## [WHAT YOU ARE ASKED TO DO]
Below are lines of data, and only some are wanted. Please repeat exactly those from the line that has "även för webbanalys" through the line that has "L'esperto Pac risponde".

## [PROVIDED ENTRIES]

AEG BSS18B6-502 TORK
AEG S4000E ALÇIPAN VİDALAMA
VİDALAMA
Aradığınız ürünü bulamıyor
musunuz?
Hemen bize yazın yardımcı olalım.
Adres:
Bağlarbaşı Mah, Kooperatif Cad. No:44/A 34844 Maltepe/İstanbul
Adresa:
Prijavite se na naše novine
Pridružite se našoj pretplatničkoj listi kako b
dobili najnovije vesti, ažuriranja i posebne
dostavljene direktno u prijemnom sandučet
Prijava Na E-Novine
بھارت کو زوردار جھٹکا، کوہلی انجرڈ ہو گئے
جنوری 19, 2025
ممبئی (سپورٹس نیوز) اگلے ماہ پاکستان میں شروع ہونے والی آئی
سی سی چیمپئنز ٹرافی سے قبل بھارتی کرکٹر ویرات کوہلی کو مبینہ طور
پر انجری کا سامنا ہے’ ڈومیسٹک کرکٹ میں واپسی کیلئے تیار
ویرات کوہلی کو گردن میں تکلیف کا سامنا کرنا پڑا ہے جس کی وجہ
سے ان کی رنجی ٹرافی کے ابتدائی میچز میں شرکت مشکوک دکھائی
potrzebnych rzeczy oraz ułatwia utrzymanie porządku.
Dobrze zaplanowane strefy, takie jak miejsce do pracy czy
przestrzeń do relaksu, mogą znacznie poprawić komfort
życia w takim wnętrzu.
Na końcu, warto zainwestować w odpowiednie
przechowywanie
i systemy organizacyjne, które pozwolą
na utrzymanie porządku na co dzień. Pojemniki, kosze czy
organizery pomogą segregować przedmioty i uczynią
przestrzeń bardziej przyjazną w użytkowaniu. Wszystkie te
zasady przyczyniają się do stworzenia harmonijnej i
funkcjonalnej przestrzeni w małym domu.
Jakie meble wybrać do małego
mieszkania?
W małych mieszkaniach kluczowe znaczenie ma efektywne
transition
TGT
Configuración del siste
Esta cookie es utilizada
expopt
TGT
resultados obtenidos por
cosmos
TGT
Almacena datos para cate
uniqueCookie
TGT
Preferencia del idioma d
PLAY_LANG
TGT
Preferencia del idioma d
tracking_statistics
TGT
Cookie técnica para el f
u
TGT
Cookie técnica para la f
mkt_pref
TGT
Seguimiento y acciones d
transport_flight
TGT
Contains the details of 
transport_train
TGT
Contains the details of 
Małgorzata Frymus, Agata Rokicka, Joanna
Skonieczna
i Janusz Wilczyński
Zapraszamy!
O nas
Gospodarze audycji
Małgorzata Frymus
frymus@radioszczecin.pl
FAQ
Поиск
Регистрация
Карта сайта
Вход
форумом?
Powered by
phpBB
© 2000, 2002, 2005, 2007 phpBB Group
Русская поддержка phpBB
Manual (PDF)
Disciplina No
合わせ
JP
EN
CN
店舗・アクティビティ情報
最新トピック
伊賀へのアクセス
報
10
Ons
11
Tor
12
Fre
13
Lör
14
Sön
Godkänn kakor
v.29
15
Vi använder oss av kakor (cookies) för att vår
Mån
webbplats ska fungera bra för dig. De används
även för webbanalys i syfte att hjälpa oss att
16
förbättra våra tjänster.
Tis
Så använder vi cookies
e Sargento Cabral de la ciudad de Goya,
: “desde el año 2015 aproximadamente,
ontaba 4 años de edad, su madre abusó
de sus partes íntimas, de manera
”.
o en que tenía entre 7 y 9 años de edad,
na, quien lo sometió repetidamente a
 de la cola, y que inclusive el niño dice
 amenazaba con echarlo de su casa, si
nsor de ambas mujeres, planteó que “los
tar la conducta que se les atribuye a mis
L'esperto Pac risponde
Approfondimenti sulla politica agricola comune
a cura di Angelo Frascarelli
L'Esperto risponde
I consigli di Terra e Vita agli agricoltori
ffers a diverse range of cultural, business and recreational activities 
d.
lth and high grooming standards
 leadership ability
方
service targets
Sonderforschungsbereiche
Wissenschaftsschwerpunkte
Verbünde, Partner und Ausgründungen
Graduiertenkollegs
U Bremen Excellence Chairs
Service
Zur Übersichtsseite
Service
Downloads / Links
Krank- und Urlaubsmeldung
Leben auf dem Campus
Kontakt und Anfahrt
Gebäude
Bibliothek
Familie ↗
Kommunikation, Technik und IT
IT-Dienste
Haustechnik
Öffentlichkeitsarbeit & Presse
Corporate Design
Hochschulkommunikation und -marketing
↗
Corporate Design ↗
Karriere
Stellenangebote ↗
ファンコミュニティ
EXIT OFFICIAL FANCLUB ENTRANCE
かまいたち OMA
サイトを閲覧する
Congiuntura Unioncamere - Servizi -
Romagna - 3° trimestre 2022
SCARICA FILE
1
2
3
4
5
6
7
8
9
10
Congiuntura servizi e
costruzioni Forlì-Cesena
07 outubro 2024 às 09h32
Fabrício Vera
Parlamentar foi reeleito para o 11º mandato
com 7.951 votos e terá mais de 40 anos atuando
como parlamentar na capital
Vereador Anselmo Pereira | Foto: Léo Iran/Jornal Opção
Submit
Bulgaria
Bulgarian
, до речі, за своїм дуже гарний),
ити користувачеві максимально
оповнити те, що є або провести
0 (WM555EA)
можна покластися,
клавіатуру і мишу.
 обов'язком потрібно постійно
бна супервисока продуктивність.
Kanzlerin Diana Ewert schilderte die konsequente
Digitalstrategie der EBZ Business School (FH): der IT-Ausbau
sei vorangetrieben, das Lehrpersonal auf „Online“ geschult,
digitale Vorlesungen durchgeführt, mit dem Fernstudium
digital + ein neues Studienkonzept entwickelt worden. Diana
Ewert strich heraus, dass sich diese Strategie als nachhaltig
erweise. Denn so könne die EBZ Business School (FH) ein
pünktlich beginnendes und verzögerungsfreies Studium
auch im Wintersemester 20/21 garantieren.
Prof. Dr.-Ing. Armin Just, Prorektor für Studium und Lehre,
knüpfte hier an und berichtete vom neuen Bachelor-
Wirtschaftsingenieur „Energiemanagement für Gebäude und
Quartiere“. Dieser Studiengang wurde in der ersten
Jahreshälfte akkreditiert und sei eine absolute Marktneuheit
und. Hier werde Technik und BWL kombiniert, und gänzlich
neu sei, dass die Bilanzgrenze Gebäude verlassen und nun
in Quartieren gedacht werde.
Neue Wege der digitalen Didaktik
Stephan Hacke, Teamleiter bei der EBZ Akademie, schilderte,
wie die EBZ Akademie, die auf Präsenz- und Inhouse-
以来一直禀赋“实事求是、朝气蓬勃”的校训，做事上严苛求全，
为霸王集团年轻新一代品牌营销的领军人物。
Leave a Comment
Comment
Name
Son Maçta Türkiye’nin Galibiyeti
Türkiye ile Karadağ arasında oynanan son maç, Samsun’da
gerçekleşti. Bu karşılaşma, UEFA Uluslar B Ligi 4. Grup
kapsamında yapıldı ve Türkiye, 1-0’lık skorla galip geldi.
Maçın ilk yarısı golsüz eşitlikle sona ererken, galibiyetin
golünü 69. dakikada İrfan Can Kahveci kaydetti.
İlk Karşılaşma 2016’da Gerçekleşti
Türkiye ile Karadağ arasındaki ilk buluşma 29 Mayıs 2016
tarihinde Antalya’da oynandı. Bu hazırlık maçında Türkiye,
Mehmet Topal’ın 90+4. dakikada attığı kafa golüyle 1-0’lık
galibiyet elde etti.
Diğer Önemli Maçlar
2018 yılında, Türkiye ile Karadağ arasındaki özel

## [ANSWER BOX]
även för webbanalys i syfte att hjälpa oss att
16
förbättra våra tjänster.
Tis
Så använder vi cookies
e Sargento Cabral de la ciudad de Goya,
: “desde el año 2015 aproximadamente,
ontaba 4 años de edad, su madre abusó
de sus partes íntimas, de manera
”.
o en que tenía entre 7 y 9 años de edad,
na, quien lo sometió repetidamente a
 de la cola, y que inclusive el niño dice
 amenazaba con echarlo de su casa, si
nsor de ambas mujeres, planteó que “los
tar la conducta que se les atribuye a mis
L'esperto Pac risponde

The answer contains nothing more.